Int. J. Dev. Biol. 45: 633 - 642 (2001)
Formation of retinal pigment epithelium in vitro by transdifferentiation of neural retina cells
Published: 1 June 2001
Abstract
Chick embryonic neural retina (NR) dedifferentiates in culture and can transdifferentiate spontaneously into retinal pigment epithelium (RPE).
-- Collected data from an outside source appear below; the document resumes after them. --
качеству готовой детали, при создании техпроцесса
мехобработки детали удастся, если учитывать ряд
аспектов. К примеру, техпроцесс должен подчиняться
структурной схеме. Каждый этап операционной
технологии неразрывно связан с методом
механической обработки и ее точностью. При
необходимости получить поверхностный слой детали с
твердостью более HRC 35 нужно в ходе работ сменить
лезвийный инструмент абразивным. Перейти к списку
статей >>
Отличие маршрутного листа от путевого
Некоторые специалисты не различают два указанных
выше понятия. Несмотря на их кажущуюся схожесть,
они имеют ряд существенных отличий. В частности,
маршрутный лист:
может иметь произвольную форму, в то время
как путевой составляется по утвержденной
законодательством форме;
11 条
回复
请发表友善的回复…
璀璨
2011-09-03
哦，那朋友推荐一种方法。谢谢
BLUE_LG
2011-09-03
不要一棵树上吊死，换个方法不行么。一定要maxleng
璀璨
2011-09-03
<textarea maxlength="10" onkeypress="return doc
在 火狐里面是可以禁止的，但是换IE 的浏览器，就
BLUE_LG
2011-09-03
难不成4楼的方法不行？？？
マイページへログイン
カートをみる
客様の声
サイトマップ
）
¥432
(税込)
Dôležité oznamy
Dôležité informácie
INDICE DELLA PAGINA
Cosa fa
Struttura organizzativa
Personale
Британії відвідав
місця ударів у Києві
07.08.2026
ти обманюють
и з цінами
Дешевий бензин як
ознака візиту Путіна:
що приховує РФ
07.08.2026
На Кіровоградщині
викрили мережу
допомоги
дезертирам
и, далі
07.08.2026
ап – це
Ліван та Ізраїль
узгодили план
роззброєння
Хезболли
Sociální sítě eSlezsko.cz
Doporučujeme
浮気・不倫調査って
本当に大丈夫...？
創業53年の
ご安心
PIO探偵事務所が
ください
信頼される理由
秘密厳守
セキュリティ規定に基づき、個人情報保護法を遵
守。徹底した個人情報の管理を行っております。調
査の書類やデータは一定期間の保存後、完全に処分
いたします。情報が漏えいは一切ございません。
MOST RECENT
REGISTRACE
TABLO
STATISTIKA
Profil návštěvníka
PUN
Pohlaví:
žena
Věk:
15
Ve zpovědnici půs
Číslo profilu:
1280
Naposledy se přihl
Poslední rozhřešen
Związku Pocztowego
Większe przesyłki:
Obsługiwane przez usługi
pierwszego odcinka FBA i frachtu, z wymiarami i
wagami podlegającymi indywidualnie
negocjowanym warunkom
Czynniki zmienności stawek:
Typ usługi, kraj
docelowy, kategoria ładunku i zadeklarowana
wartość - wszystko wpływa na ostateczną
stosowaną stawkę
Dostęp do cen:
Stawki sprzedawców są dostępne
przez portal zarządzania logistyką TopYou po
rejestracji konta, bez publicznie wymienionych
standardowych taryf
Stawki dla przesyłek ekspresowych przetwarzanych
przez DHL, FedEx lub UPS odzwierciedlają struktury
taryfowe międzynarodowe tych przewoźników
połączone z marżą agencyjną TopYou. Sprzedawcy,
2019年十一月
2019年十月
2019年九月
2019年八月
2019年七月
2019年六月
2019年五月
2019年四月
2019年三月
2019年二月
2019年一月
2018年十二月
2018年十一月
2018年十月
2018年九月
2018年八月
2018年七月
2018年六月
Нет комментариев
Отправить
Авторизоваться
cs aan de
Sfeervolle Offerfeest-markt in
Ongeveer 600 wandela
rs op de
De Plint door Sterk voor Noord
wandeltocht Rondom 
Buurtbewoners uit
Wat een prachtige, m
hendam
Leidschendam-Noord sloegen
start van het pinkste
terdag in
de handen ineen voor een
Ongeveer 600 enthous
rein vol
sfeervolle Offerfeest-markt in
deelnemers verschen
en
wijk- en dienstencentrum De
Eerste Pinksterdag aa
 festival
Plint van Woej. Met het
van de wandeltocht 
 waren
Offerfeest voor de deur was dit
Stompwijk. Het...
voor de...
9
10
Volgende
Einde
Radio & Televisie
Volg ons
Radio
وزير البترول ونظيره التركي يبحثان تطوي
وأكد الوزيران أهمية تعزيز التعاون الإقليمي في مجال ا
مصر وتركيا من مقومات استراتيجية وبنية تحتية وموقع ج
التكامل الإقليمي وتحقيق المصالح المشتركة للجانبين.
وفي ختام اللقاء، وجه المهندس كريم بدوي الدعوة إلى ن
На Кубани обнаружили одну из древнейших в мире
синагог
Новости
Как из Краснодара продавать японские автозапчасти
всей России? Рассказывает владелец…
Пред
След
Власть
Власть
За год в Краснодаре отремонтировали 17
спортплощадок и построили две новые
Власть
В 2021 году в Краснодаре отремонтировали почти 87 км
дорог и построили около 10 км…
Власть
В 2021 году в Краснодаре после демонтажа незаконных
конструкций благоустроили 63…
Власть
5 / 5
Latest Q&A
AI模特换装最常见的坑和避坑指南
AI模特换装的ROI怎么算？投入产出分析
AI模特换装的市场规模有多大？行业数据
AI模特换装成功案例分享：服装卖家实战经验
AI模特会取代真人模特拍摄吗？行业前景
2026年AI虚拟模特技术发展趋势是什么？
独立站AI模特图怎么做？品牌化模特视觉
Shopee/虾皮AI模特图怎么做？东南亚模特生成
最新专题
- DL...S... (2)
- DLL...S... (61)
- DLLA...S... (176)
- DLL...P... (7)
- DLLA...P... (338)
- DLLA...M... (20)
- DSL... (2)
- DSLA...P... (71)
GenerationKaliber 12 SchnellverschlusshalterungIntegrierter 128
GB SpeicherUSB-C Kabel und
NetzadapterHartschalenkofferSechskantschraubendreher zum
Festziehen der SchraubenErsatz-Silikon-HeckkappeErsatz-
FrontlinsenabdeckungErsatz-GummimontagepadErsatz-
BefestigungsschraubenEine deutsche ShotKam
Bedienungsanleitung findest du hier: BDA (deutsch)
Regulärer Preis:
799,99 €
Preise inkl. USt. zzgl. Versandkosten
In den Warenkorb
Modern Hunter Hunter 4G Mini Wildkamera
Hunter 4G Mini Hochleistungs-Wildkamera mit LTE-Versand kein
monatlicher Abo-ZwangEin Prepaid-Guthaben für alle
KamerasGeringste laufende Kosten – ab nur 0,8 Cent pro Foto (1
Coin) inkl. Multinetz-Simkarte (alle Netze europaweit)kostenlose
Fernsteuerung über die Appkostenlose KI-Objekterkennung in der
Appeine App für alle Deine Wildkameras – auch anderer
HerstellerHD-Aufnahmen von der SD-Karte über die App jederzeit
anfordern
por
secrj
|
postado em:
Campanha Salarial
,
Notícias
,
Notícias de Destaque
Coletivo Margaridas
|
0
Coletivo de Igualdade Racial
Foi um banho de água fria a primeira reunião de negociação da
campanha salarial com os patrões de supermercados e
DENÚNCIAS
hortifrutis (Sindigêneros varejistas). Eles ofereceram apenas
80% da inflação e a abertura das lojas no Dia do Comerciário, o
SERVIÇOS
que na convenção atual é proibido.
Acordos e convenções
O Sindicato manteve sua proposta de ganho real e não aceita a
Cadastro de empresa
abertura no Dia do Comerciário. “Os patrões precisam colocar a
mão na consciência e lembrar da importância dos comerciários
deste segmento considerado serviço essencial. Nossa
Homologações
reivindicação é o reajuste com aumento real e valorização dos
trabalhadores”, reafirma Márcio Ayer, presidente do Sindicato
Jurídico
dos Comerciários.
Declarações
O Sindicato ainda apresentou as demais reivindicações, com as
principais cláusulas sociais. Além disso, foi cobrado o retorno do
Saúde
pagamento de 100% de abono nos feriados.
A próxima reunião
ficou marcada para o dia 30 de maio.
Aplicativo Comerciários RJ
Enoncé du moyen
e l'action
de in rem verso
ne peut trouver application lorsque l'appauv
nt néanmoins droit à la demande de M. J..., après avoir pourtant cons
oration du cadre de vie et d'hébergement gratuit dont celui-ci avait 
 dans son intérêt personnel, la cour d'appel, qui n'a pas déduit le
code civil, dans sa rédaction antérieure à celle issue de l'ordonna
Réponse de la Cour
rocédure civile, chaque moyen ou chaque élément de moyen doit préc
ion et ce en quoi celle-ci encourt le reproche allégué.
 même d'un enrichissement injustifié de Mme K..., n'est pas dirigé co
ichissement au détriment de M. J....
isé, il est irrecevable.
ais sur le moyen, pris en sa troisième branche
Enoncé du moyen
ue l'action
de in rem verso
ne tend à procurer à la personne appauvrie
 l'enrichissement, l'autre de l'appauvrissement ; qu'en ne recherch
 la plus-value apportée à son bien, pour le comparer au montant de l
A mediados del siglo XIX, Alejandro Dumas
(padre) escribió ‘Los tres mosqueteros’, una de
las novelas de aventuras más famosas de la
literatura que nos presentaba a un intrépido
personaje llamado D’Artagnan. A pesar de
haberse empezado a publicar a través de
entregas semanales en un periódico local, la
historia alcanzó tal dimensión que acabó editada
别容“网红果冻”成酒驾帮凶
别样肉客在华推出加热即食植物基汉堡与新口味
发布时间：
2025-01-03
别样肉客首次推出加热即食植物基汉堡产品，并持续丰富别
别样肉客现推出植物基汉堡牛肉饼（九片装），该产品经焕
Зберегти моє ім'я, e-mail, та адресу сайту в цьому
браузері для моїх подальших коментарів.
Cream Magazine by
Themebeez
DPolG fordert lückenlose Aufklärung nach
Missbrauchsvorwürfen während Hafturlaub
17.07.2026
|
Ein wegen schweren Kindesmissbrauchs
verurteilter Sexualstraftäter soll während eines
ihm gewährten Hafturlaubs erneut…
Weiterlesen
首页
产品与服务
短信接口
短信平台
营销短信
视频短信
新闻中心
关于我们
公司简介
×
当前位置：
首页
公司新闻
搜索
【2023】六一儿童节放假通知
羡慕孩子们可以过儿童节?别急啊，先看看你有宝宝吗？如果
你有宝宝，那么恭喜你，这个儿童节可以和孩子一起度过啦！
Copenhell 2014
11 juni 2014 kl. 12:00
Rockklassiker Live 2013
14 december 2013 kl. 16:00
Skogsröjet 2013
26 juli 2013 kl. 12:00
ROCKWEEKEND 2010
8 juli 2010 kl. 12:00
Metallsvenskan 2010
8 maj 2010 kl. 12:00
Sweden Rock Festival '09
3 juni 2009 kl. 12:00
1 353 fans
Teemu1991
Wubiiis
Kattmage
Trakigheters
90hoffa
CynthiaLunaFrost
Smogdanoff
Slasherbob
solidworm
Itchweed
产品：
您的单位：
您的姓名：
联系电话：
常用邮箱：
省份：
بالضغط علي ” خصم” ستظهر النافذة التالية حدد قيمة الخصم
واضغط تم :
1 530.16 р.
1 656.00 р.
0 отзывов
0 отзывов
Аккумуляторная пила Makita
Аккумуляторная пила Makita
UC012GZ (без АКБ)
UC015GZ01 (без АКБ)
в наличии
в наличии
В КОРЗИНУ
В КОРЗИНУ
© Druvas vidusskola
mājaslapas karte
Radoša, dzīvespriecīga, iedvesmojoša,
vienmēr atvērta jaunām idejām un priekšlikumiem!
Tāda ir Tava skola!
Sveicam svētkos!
Both, primary RPE and transdifferentiated RPE (RPEt), are characterized by pigmentation, expression of RPE-specific protein, eRPEAG and lack of expression of the neural cell adhesion molecule, NCAM. In contrast, NR cells are unpigmented and express NCAM but not eRPE(AG). Functionally, both primary RPE and the RPEt cells display a pH(i) response to bFGF, which is different from that of the NR. We used these characteristics to distinguish cell types in primary cultures of chick NR and follow the changes in phenotype that occur during transdifferentiation. We show that the RPEt forms as small "islands" in the packed regions of the primary, "mother" NR cell sheets, in a stochastic process. Because of a small number of cells involved in the initiation of the transdifferentiation we refer to it as a "leader effect" to contrast it with the "community effect" which requires many competent cells to be present in a group to be able to respond to an inductive signal. The RPEt then expands centrifugally and underneath the surrounding NR sheet. To determine if the RPEt maintains its identity in isolation while displaying the RPE-typical phenotypic plasticity, we explanted the islands of RPEt and treated half of them with bFGF. The untreated RPEt maintained its closely packed, polygonal pigmented phenotype but the bFGF-treated RPEt transdifferentiated into a non-pigmented, NR-like phenotype, indicating that RPEt encompasses the full differentiation repertoire of native RPE.